Task: Your answer should be every line from the records that contains "Abbott".

Input records:
== Segment start ==

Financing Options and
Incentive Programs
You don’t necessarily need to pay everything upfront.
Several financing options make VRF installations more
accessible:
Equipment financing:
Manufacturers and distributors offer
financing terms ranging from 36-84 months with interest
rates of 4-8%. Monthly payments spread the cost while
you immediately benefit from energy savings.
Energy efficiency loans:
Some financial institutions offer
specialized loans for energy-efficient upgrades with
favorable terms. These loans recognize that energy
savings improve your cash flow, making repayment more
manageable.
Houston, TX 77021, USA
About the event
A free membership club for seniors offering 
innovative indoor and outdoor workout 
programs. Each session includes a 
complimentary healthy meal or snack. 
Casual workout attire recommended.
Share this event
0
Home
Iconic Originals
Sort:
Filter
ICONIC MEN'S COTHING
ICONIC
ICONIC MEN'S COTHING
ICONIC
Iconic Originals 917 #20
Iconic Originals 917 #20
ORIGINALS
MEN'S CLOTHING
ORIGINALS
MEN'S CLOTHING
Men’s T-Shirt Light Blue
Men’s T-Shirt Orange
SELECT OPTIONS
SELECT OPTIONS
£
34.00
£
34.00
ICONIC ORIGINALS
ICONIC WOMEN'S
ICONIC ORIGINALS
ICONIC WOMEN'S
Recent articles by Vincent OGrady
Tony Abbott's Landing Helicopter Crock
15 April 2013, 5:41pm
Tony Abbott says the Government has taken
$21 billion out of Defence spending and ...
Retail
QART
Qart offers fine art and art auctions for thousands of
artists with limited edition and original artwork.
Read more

== Segment end ==

Written answer:
Tony Abbott's Landing Helicopter Crock
Tony Abbott says the Government has taken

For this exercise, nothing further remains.